Des années plus tard, aucun réseau n’est mis en place. Des centaines milliards sont engloutis non pas pour apporter des solutions structurelles mais pour pomper l’eau et enrichir quelques individus. Le budget du Projet de Gestion des Eaux pluviales et d’Adaptation au Changement climatique piloté par l’Agence de Développement municipal (ADM) est estimé, en 2019, à la somme de 21 255 349 897 F CFA. En 2018, il se chiffrait à 12 201 444 385 F CFA, soit une hausse relative de 74 %. Et ce projet n’est qu’une des composantes du Programme décennal de lutte contre les inondations.

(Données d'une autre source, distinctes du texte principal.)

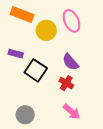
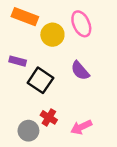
red cross: (66, 83) -> (49, 117), moved
pink arrow: (72, 112) -> (81, 127), turned 114

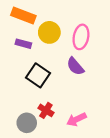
pink ellipse: (81, 24) -> (81, 37), moved, turned 35
purple rectangle: (18, 61) -> (23, 44), moved

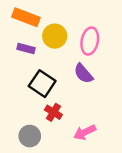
red cross: (46, 110) -> (53, 112), moved

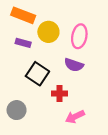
purple semicircle: (83, 74) -> (74, 65), turned -30
red cross: (53, 112) -> (59, 94), moved, turned -32
gray circle: (30, 136) -> (17, 110), moved

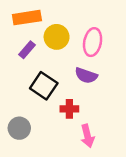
orange rectangle: (23, 15) -> (27, 18), turned -30
purple rectangle: (23, 43) -> (27, 50), turned -64
pink arrow: (75, 117) -> (87, 136), turned -78

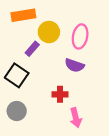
purple rectangle: (27, 50) -> (32, 49), moved
black square: (44, 86) -> (17, 75), moved

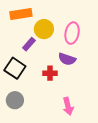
red cross: (60, 94) -> (50, 73), moved

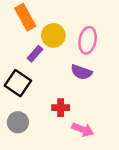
orange rectangle: (21, 14) -> (25, 17), turned 70
red cross: (50, 73) -> (61, 108), moved
pink arrow: (68, 106) -> (83, 130), turned -54

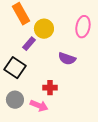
pink ellipse: (88, 40) -> (83, 27), moved
pink arrow: (83, 130) -> (39, 106), moved

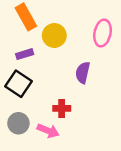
purple rectangle: (29, 44) -> (25, 54), moved, turned 32
purple semicircle: (67, 59) -> (83, 73), turned 84

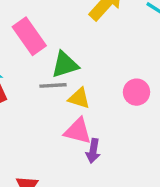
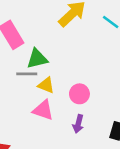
pink circle: (136, 92) -> (79, 94), moved
purple arrow: (93, 151) -> (78, 124), moved

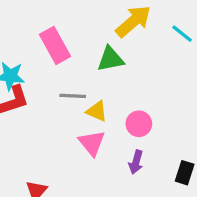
green triangle: (37, 59) -> (110, 59), moved
pink triangle: (43, 110) -> (92, 143), turned 30

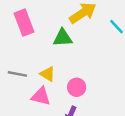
gray line: (73, 96) -> (17, 74), moved
pink triangle: (92, 143) -> (41, 96), turned -45

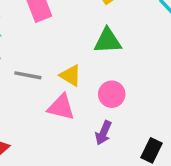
green triangle: (63, 38) -> (108, 41), moved

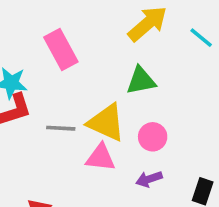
yellow triangle: (71, 75) -> (106, 122), size x1.6
purple arrow: (103, 133) -> (149, 179), turned 55

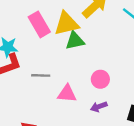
green triangle: (141, 81) -> (75, 41), moved
yellow triangle: (106, 122) -> (66, 24), moved, turned -36

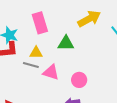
yellow triangle: (66, 24) -> (36, 53), moved, size x0.6
pink triangle: (67, 94) -> (51, 72), moved

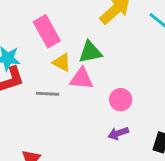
yellow triangle: (36, 53) -> (62, 62), moved, turned 40
pink triangle: (51, 72) -> (82, 79), moved

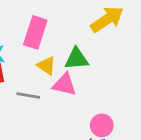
pink rectangle: (47, 31) -> (35, 32), turned 40
pink circle: (121, 100) -> (102, 125), moved

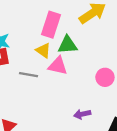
pink rectangle: (35, 32) -> (51, 25), moved
pink circle: (102, 125) -> (105, 77), moved

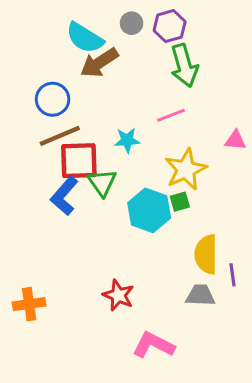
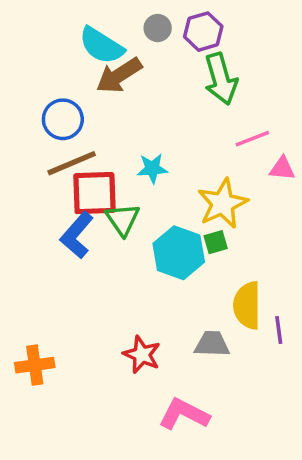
pink line: (171, 115) -> (252, 139), moved
gray trapezoid: (200, 295) -> (212, 344), moved

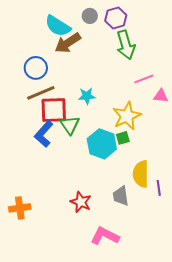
gray trapezoid: (212, 344) -> (121, 196), turned -100

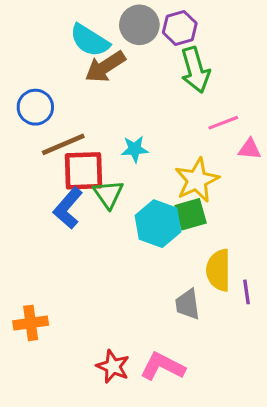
gray circle: (90, 16) -> (139, 25), size x1.6
blue circle: (36, 68) -> (35, 107), moved
green square: (123, 138) -> (191, 214), size x1.5
red star: (81, 202) -> (113, 366), moved

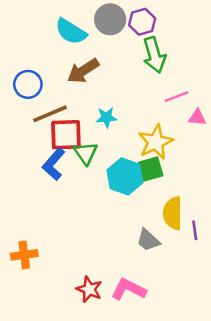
brown arrow: (105, 67) -> (83, 71), moved
gray trapezoid: (188, 304) -> (148, 240), turned -40

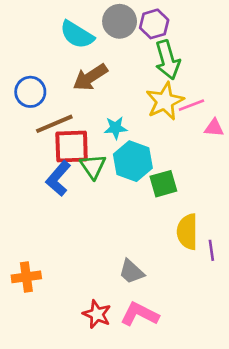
yellow star: (156, 142) -> (165, 101), moved
cyan hexagon: (125, 176) -> (133, 161), moved
gray trapezoid: (148, 240) -> (132, 272), moved

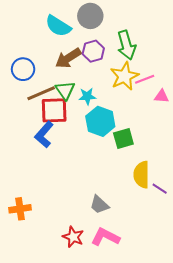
purple hexagon: (154, 24) -> (93, 51), moved
green triangle: (93, 166) -> (65, 90), moved
purple line: (211, 250) -> (160, 189), turned -49

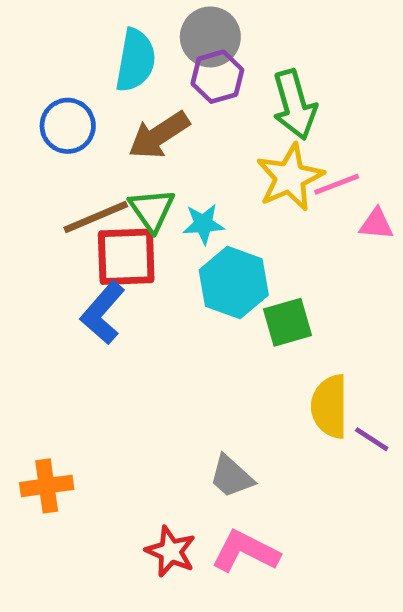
cyan semicircle: (58, 26) -> (136, 60), turned -112
purple hexagon: (93, 51) -> (217, 77), moved
blue circle: (23, 69) -> (68, 126), moved

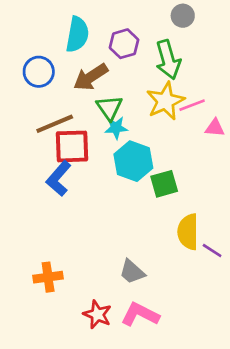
gray circle: (210, 37) -> (183, 16), moved, size x0.7
green triangle: (152, 210) -> (109, 108), moved
orange cross: (47, 486) -> (48, 277), moved

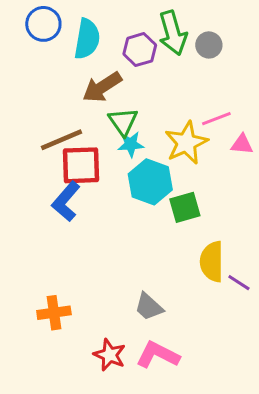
gray circle: (183, 16) -> (209, 45), moved
green arrow: (168, 60) -> (173, 33), moved
blue circle: (39, 72) -> (43, 24), moved
yellow star: (165, 101) -> (186, 143), moved

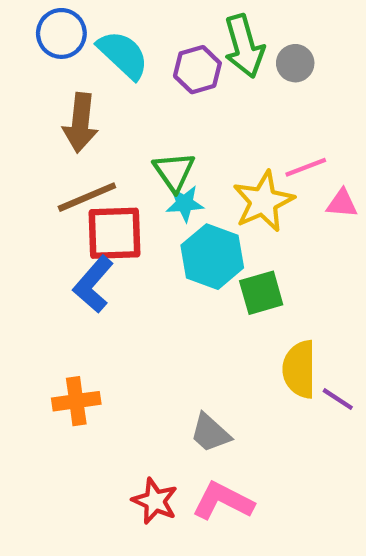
cyan semicircle: (87, 39) -> (123, 55), turned -57
brown arrow: (102, 87) -> (81, 123), moved, turned -51
orange cross: (54, 313) -> (76, 401), moved

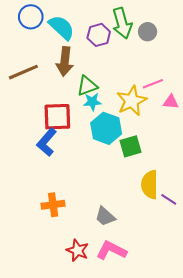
brown arrow: (81, 123) -> (65, 61), moved
green triangle: (174, 172) -> (87, 86), turned 45
brown line: (87, 197) -> (23, 72), moved
orange cross: (76, 401) -> (53, 205), moved

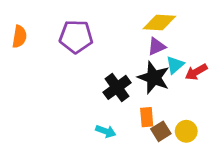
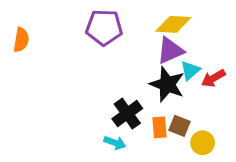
purple pentagon: (76, 37) -> (104, 27), moved
purple triangle: (157, 46) -> (170, 51), size x1.4
black cross: (117, 87) -> (127, 114), moved
brown square: (161, 131) -> (179, 126), moved, turned -36

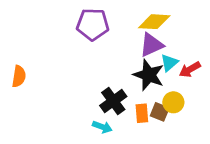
orange semicircle: (21, 40) -> (19, 76), moved
yellow circle: (203, 143) -> (173, 102), moved

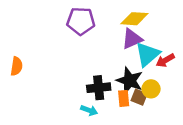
cyan triangle: (169, 63) -> (147, 54), size x1.6
black star: (149, 75) -> (130, 81), moved
black cross: (113, 101) -> (99, 88), turned 30

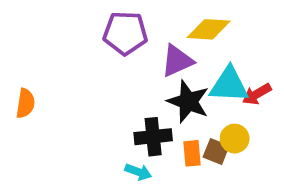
purple triangle: (132, 39) -> (177, 61), moved
cyan triangle: (147, 54) -> (229, 85), turned 44
black star: (130, 81) -> (188, 102), moved

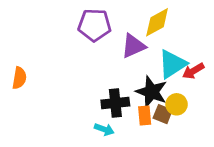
yellow diamond: (209, 29) -> (157, 22), turned -32
cyan triangle: (229, 85) -> (172, 64), turned -36
black star: (188, 102) -> (152, 92), moved

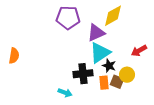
cyan triangle: (172, 64) -> (100, 53), moved
black star: (152, 92) -> (109, 66), size x0.6
cyan arrow: (104, 129) -> (65, 93), moved

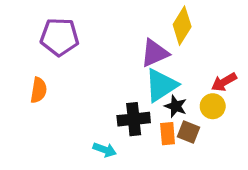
yellow diamond: (113, 16) -> (182, 26), turned -30
purple pentagon: (68, 18) -> (60, 37), moved
orange semicircle: (14, 56) -> (39, 90), moved
yellow circle: (127, 75) -> (213, 106), moved

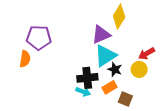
purple pentagon: (60, 37) -> (39, 38), moved
brown square: (188, 132) -> (125, 99), moved
orange rectangle: (168, 134) -> (110, 87), turned 64
cyan arrow: (105, 150) -> (83, 92), moved

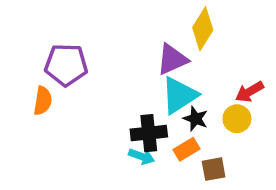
brown square: (125, 99) -> (214, 169), turned -32

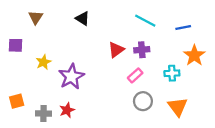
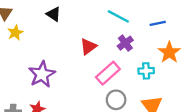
purple cross: (142, 50) -> (125, 43), moved, turned -32
yellow star: (43, 62) -> (15, 33), moved
pink rectangle: (135, 75) -> (108, 73), size x1.5

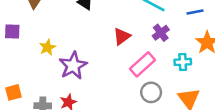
yellow star: (15, 33) -> (48, 47), moved

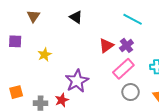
purple cross: (161, 33) -> (126, 45), moved
purple star: (73, 66) -> (77, 81), moved

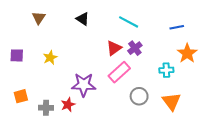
cyan line: (133, 19) -> (129, 22), moved
purple square: (15, 41) -> (17, 55), moved
pink rectangle: (123, 69) -> (119, 72), moved
purple star: (77, 81) -> (84, 85), turned 30

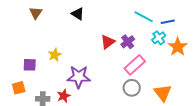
cyan line: (129, 22) -> (144, 17), moved
purple square: (17, 55) -> (30, 65), moved
yellow star: (50, 58) -> (55, 55), moved
cyan cross: (166, 70) -> (159, 38), moved, turned -32
pink rectangle: (119, 72) -> (135, 65), moved

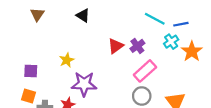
yellow star: (55, 55) -> (67, 60), moved
orange square: (19, 88) -> (29, 96), moved, turned 32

« La capitale sénégalaise est paralysée. De nombreux tronçons sont impraticables. Mais plus criant, l’échangeur censé faciliter la mobilité des véhicules, celui dit de l’émergence, a complètement immergé ». Ce paragraphe, c’est en 2018 que nous l’avions écrit décrivant Dakar totalement submergé. Ce dimanche 6 septembre 2020, il aurait pu être repris sans la moindre modification. Entre temps, rien n’a été fait, rien n’a changé. Et comme venu de Chine, Macky Sall demande ministre de l’Eau et de l’Assainissement « de lui soumettre un rapport détaillé sur l’état de mise en œuvre du Programme décennal de lutte contre les inondations sur la période 2012-2022 ».
Pour un programme lancé en 2012, ce n’est qu’en 2020 que le chef de l’Etat s’intéresse au rapport. «Mais de qui se moque-t-on ? Le plan de lutte contre les inondations a été intentionnellement abandonné. Les 750 milliards n’ont jamais été dépensés. Les inondations ont cessé d’être une priorité après mon départ du Gouvernement. Tels sont les faits. Les instructions données lors du dernier Conseil des ministres sont des répétitions de celles de 2012». Cette observation d’Abdoul Mbaye résume bien la situation. Quand il est question de faire face aux véritables problèmes des Sénégalais, le régime de Macky Sall est aux abonnés absents. Mais quand il s’agit du Train Express Régional (TER), le Sénégal n’hésite pas à accroitre sa dette auprès de la France plus encline à prêter ses sous pour financer des projets rentables pour ses entreprises.